— What you are asked to do —
Beginning at the line that contains "votre entreprise" and finishing at the line that contains "distribuir; y (3)", output the data below exactly. Include both end lines and no pictures.

Transcribed page contents:

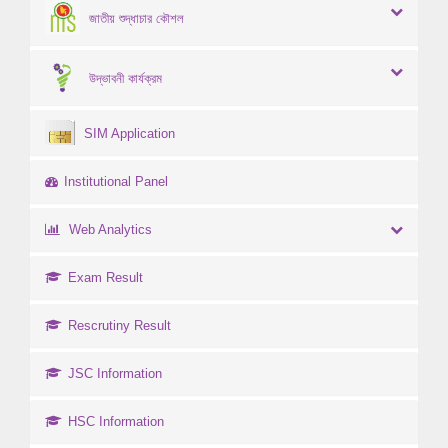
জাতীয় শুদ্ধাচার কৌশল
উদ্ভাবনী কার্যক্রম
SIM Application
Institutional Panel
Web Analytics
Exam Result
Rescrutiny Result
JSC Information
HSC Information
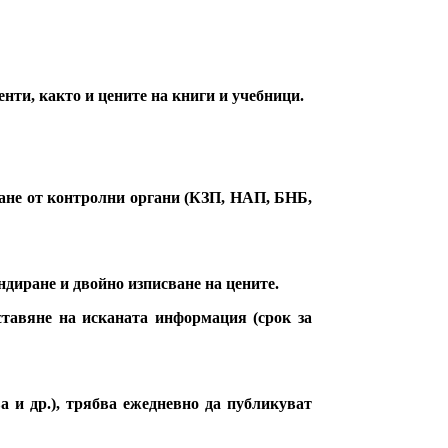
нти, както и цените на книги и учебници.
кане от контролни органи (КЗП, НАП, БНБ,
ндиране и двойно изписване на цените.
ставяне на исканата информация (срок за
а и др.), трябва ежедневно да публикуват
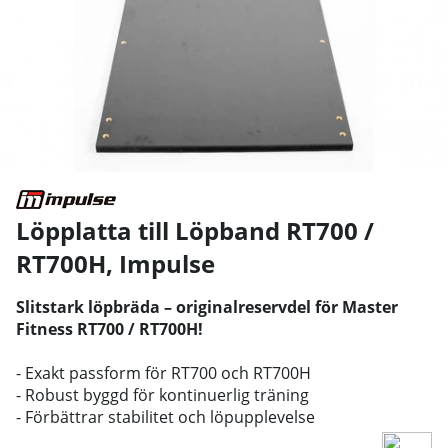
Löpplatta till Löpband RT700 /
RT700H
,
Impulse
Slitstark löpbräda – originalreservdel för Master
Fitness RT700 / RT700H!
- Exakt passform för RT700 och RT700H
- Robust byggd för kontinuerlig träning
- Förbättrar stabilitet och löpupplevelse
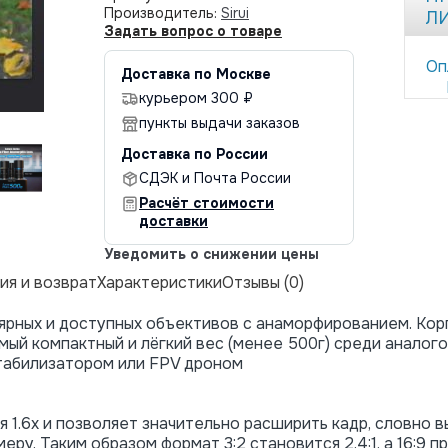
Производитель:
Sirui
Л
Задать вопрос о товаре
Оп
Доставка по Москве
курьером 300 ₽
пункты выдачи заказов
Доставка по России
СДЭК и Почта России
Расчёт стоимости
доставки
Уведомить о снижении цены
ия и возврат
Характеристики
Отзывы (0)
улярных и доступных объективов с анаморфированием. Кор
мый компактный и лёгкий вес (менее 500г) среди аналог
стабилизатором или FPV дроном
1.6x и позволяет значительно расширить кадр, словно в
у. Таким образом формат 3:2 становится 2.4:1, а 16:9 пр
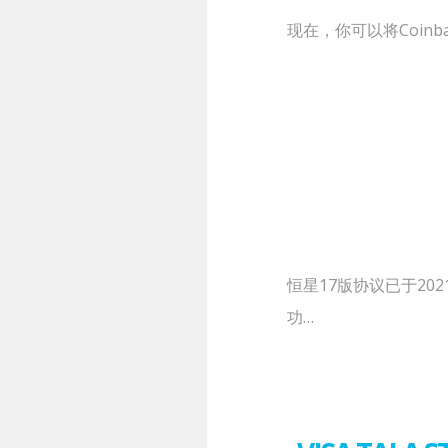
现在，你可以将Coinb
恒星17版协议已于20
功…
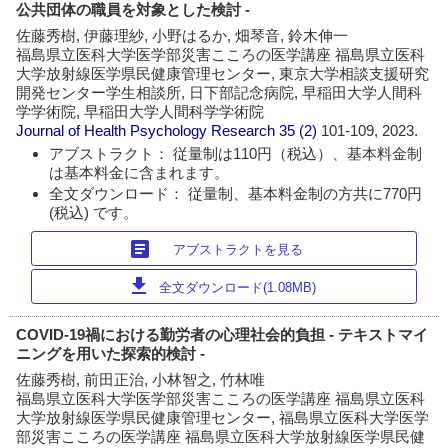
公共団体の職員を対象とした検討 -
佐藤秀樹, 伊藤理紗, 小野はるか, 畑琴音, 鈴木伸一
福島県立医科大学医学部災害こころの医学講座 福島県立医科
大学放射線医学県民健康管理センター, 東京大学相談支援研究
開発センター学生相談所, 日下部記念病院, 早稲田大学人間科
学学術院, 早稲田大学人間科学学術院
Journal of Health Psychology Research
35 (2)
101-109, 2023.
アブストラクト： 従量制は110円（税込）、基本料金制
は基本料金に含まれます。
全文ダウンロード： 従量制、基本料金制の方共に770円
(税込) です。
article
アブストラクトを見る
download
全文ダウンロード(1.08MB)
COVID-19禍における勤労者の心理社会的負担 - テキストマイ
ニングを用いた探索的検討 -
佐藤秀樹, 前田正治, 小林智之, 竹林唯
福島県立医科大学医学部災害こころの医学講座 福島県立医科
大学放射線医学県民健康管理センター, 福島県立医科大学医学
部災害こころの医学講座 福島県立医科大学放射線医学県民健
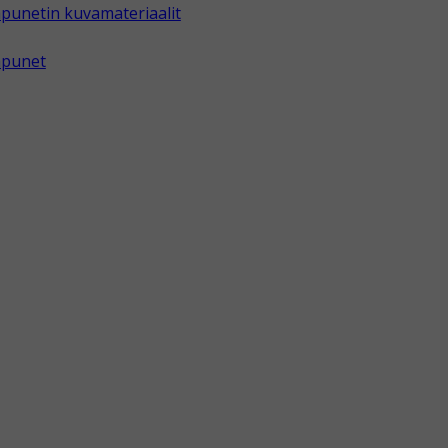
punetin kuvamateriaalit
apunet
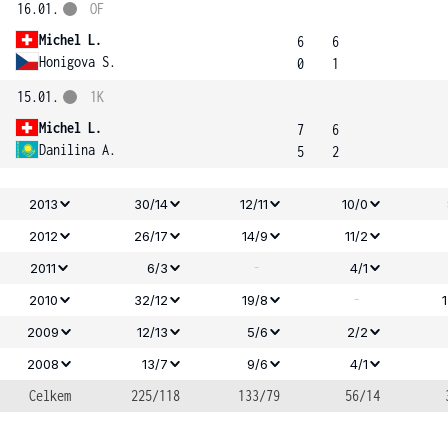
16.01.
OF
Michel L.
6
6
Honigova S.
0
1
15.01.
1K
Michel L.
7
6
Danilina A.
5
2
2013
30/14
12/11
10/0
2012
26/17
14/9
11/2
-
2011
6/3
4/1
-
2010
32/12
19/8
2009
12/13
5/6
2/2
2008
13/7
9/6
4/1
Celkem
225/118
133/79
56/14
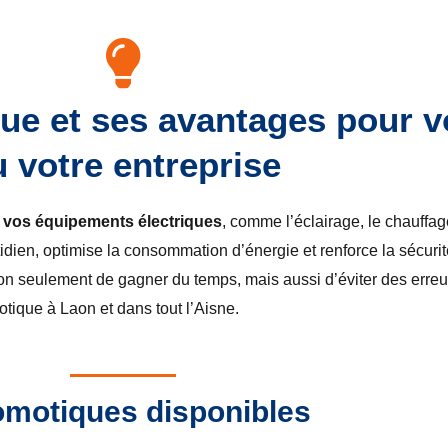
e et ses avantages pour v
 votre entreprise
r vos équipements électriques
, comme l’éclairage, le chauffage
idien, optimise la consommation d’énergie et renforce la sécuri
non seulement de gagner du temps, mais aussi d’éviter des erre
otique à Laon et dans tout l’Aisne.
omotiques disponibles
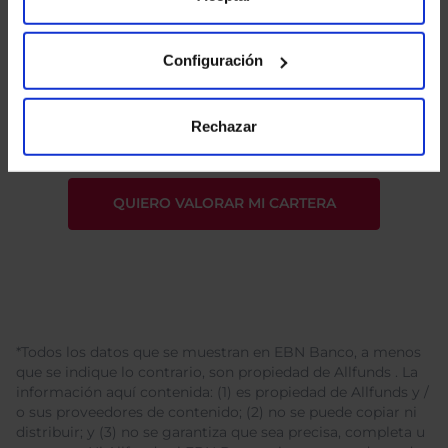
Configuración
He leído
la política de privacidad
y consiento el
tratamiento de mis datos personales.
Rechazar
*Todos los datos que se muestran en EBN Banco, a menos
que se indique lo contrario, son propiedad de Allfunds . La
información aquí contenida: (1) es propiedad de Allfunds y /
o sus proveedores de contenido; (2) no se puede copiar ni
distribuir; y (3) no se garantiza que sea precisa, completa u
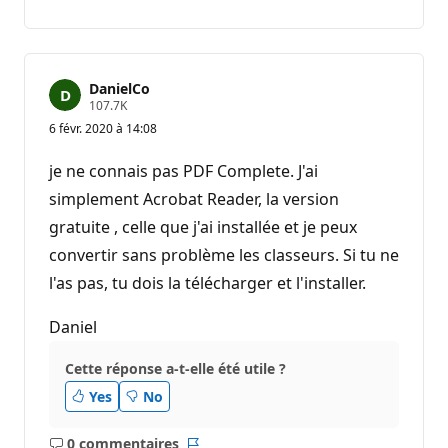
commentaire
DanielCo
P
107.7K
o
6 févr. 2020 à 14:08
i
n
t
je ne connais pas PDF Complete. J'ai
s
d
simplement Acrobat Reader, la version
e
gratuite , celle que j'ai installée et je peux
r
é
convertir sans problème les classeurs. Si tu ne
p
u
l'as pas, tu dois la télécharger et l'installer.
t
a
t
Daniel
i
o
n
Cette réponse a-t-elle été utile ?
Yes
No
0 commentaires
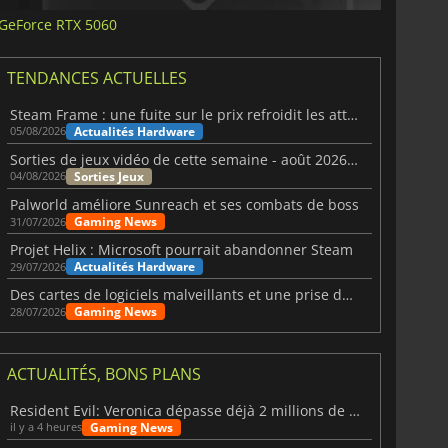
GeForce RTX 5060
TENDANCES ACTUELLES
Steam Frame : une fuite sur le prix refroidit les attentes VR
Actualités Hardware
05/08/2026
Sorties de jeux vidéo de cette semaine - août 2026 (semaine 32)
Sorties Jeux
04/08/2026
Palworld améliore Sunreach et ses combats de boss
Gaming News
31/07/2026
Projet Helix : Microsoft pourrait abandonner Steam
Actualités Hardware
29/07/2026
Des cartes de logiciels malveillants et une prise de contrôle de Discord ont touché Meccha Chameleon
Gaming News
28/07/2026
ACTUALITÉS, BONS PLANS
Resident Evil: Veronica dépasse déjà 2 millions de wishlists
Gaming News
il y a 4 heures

==

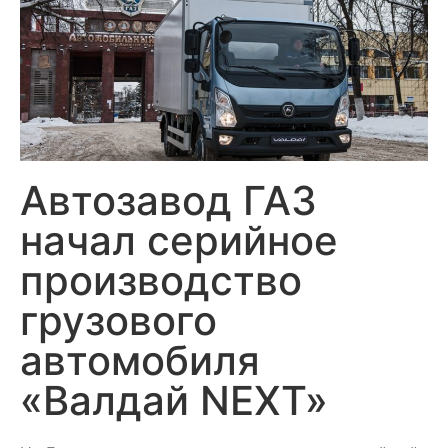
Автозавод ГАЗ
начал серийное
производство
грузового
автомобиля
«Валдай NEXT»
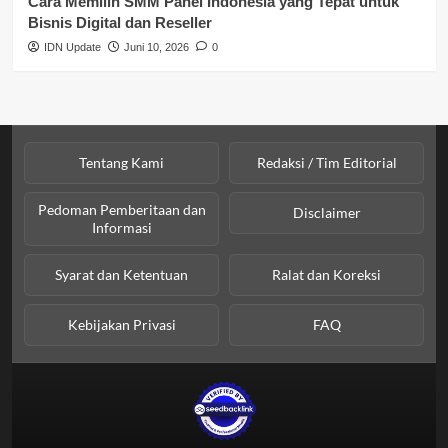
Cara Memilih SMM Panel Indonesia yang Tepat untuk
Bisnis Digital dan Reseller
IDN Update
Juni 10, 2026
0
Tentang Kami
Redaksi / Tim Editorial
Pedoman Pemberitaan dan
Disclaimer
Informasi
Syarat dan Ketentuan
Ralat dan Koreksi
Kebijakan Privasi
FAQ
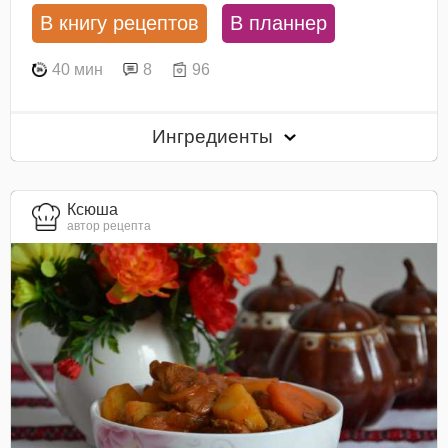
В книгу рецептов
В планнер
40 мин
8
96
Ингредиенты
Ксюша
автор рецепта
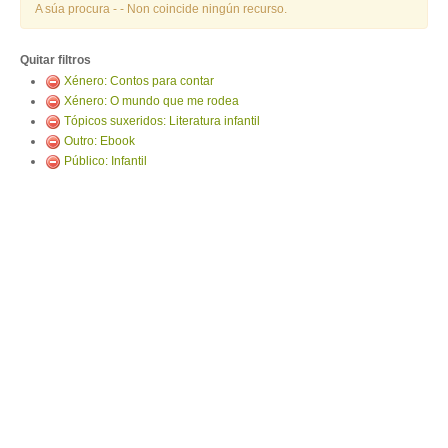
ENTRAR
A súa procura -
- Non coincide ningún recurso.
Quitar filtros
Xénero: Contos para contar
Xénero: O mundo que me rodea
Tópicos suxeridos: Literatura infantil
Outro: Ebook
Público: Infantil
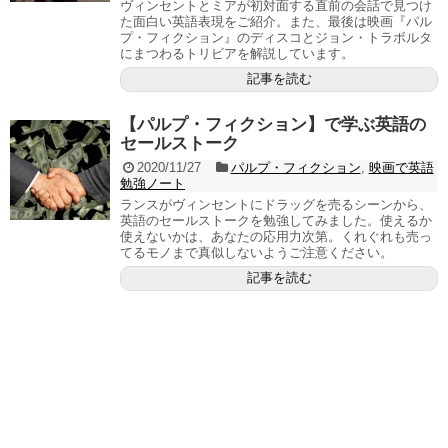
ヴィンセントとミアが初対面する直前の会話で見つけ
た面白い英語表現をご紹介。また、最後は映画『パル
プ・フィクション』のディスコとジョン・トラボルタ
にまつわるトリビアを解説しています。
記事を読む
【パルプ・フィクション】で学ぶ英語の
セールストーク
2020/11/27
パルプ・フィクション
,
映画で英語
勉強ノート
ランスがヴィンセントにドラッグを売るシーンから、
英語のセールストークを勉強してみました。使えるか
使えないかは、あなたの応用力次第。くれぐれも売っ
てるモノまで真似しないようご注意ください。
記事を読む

--

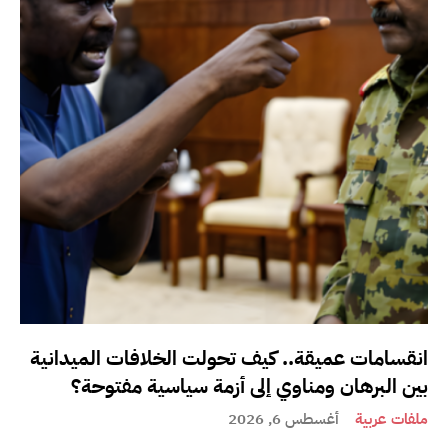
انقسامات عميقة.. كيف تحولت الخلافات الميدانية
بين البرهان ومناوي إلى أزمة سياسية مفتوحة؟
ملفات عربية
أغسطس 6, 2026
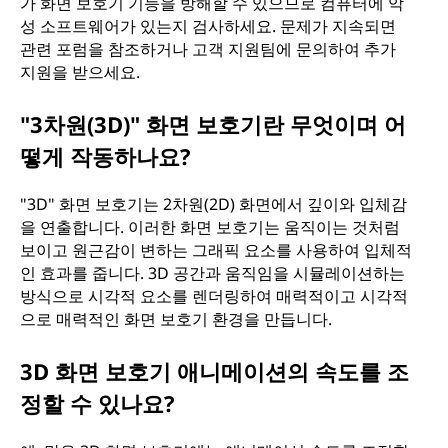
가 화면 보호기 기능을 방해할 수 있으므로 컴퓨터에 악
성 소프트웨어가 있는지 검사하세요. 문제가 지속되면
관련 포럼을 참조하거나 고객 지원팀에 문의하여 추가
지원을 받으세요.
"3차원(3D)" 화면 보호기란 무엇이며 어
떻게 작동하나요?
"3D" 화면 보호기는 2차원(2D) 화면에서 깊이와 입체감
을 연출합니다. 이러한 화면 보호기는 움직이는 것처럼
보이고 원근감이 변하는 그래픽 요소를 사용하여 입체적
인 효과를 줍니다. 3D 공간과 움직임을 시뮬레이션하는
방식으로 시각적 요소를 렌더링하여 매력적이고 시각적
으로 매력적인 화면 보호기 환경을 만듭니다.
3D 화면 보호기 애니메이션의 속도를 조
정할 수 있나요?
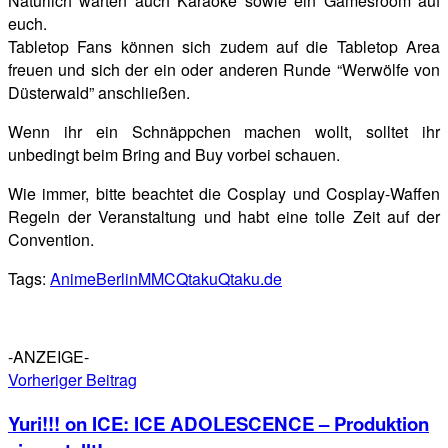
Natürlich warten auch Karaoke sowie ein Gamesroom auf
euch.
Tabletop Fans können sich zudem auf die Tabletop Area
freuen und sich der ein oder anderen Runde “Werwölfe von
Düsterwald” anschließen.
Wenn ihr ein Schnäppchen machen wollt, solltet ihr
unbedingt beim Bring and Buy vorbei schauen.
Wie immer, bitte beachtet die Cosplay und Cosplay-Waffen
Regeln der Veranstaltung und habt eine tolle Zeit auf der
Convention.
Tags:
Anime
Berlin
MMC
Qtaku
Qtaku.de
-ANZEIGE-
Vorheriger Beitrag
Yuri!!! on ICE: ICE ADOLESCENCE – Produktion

— Output below —
 votre entreprise
r vos équipements électriques
, comme l’éclairage, le chauffage
idien, optimise la consommation d’énergie et renforce la sécuri
non seulement de gagner du temps, mais aussi d’éviter des erre
otique à Laon et dans tout l’Aisne.
omotiques disponibles
Configuración
He leído
la política de privacidad
y consiento el
tratamiento de mis datos personales.
Rechazar
*Todos los datos que se muestran en EBN Banco, a menos
que se indique lo contrario, son propiedad de Allfunds . La
información aquí contenida: (1) es propiedad de Allfunds y /
o sus proveedores de contenido; (2) no se puede copiar ni
distribuir; y (3) no se garantiza que sea precisa, completa u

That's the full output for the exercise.